Search the listing below for the word "kvalitet" and return each line that contains it.
####################
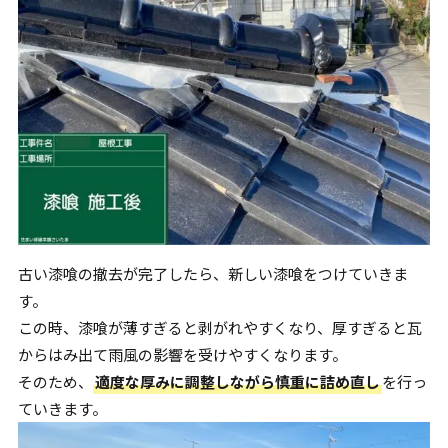
古い漆喰の撤去が完了したら、新しい漆喰をつけていきま
す。
この時、漆喰が薄すぎると剥がれやすくなり、厚すぎると瓦
からはみ出て雨風の影響を受けやすくなります。
そのため、
適度な厚みに調整しながら慎重に詰め直し
を行っ
ていきます。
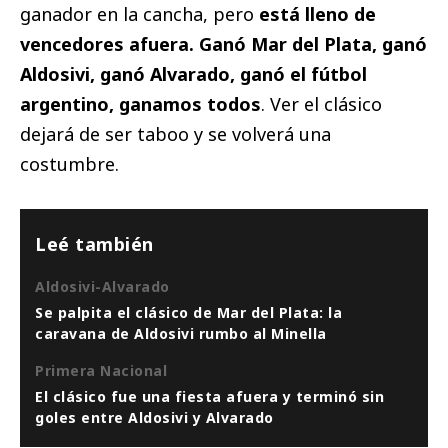
ganador en la cancha, pero
está lleno de
vencedores afuera.
Ganó Mar del Plata, ganó
Aldosivi, ganó Alvarado, ganó el fútbol
argentino, ganamos todos
. Ver el clásico
dejará de ser taboo y se volverá una
costumbre.
Leé también
Aldosivi-Alvarado
Se palpita el clásico de Mar del Plata: la
caravana de Aldosivi rumbo al Minella
Primera Nacional
El clásico fue una fiesta afuera y terminó sin
goles entre Aldosivi y Alvarado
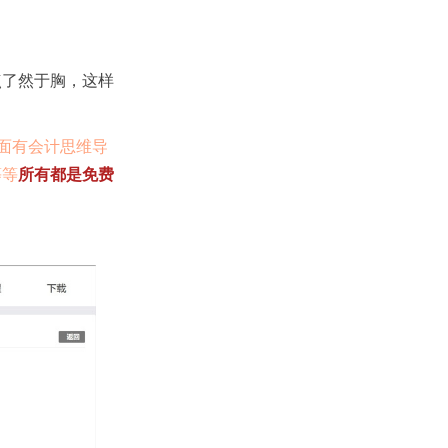
点了然于胸，这样
面有会计思维导
等等
所有都是免费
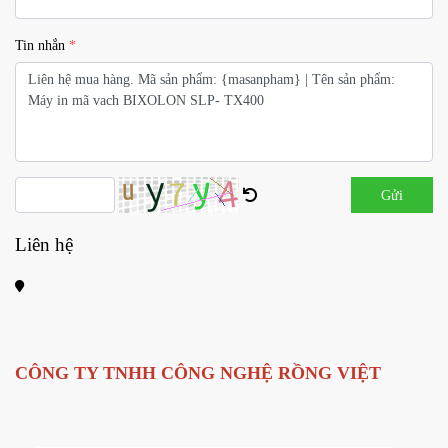
Tin nhắn
Gửi
Liên hệ
CÔNG TY TNHH CÔNG NGHỆ RỒNG VIỆT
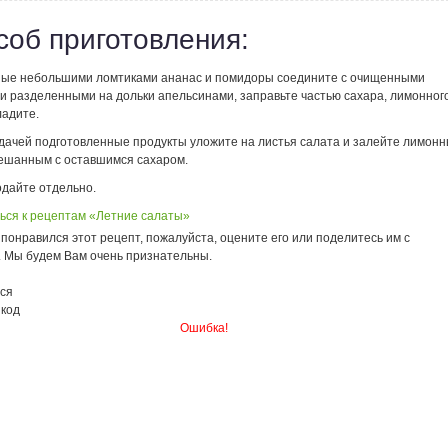
соб приготовления:
ые небольшими ломтиками ананас и помидоры соедините с очищенными
 и разделенными на дольки апельсинами, заправьте частью сахара, лимонног
ладите.
дачей подготовленные продукты уложите на листья салата и залейте лимон
мешанным с оставшимся сахаром.
одайте отдельно.
ься к рецептам «Летние салаты»
понравился этот рецепт, пожалуйста, оцените его или поделитесь им с
. Мы будем Вам очень признательны.
ся
 код
Ошибка!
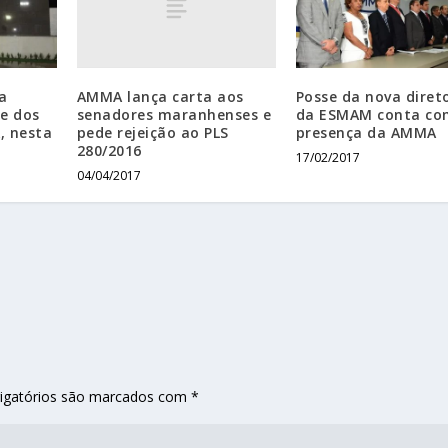
AMMA lança carta aos
a
Posse da nova diret
senadores maranhenses e
se dos
da ESMAM conta co
pede rejeição ao PLS
, nesta
presença da AMMA
280/2016
17/02/2017
04/04/2017
igatórios são marcados com
*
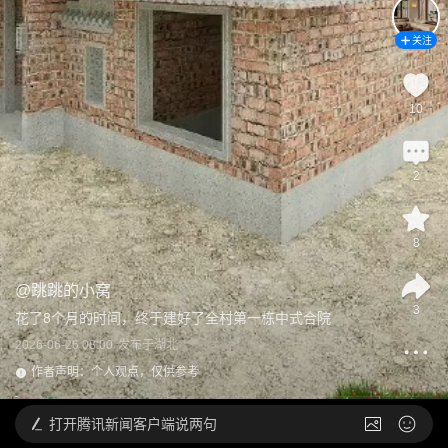
关注
10
2
8
@
跳跳的小窝
3
花了8个月的时间，终于建好了全村第一栋中式合院
2026-06-26 08:00
发布于
湖北
作者声明：个人观点，仅供参考
打开
腾讯新闻客户端说两句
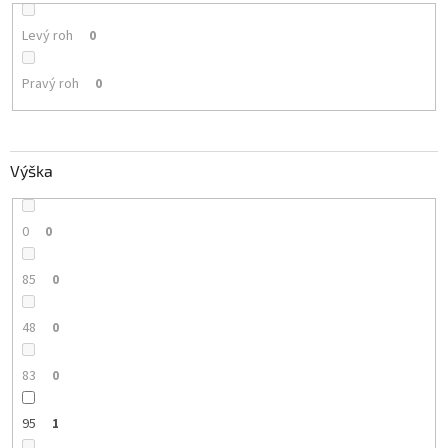
Levý roh
0
Pravý roh
0
Výška
0
0
85
0
48
0
83
0
95
1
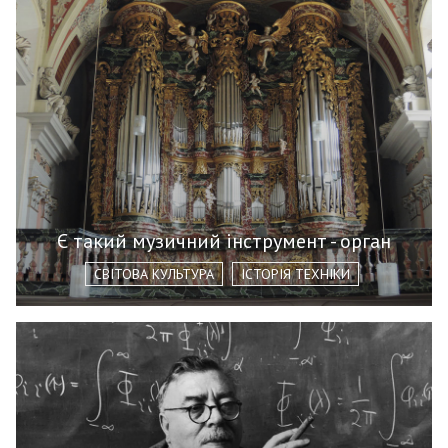
Є такий музичний інструмент - орган
СВІТОВА КУЛЬТУРА
ІСТОРІЯ ТЕХНІКИ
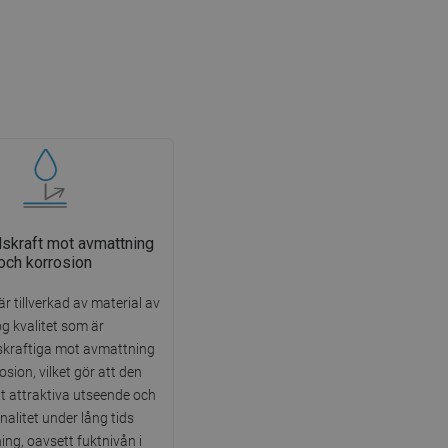
skraft mot avmattning
och korrosion
r tillverkad av material av
g kvalitet som är
kraftiga mot avmattning
osion, vilket gör att den
tt attraktiva utseende och
nalitet under lång tids
ng, oavsett fuktnivån i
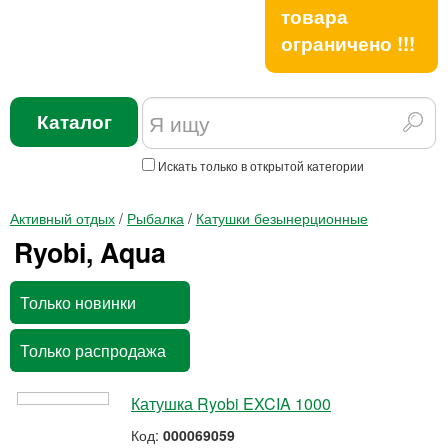
товара
ограничено !!!
Каталог
Искать только в открытой категории
Активный отдых
/
Рыбалка
/
Катушки безынерционные
Ryobi, Aqua
Только новинки
Только распродажа
Катушка Ryobi EXCIA 1000
Код:
000069059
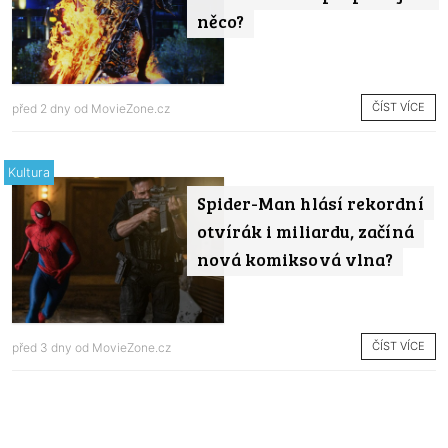
něco?
ČÍST VÍCE
před 2 dny od
MovieZone.cz
Kultura
Spider-Man hlásí rekordní
otvírák i miliardu, začíná
nová komiksová vlna?
ČÍST VÍCE
před 3 dny od
MovieZone.cz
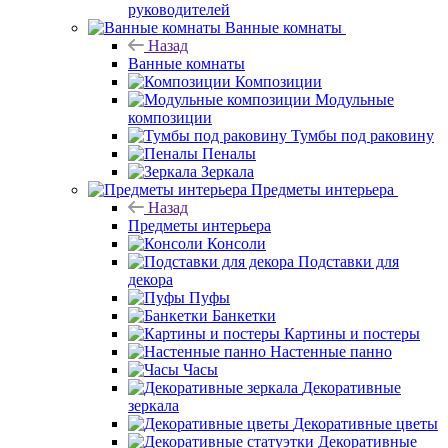
руководителей
Ванные комнаты
Назад
Ванные комнаты
Композиции
Модульные
композиции
Тумбы под раковину
Пеналы
Зеркала
Предметы интерьера
Назад
Предметы интерьера
Консоли
Подставки для
декора
Пуфы
Банкетки
Картины и постеры
Настенные панно
Часы
Декоративные
зеркала
Декоративные цветы
Декоративные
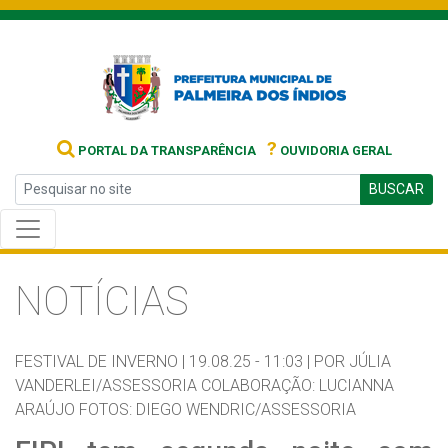
?
PORTAL DA TRANSPARÊNCIA
OUVIDORIA GERAL
BUSCAR
NOTÍCIAS
FESTIVAL DE INVERNO |
19.08.25 - 11:03 |
POR JÚLIA
VANDERLEI/ASSESSORIA COLABORAÇÃO: LUCIANNA
ARAÚJO FOTOS: DIEGO WENDRIC/ASSESSORIA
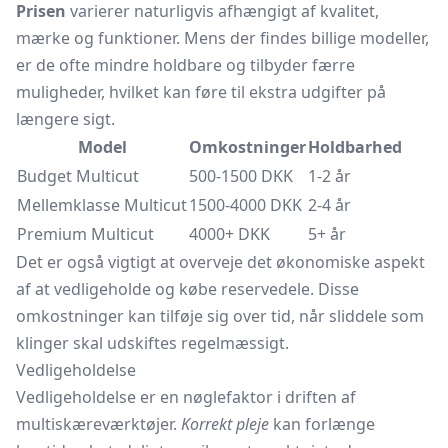
Prisen
varierer naturligvis afhængigt af kvalitet,
mærke og funktioner. Mens der findes billige modeller,
er de ofte mindre holdbare og tilbyder færre
muligheder, hvilket kan føre til ekstra udgifter på
længere sigt.
Model
Omkostninger
Holdbarhed
Budget Multicut
500-1500 DKK
1-2 år
Mellemklasse Multicut
1500-4000 DKK
2-4 år
Premium Multicut
4000+ DKK
5+ år
Det er også vigtigt at overveje det økonomiske aspekt
af at vedligeholde og købe reservedele. Disse
omkostninger kan tilføje sig over tid, når sliddele som
klinger skal udskiftes regelmæssigt.
Vedligeholdelse
Vedligeholdelse er en nøglefaktor i driften af
multiskæreværktøjer.
Korrekt pleje
kan forlænge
####################
**RESULT FOR THIS EXERCISE**:
g kvalitet som är
varierer naturligvis afhængigt af kvalitet,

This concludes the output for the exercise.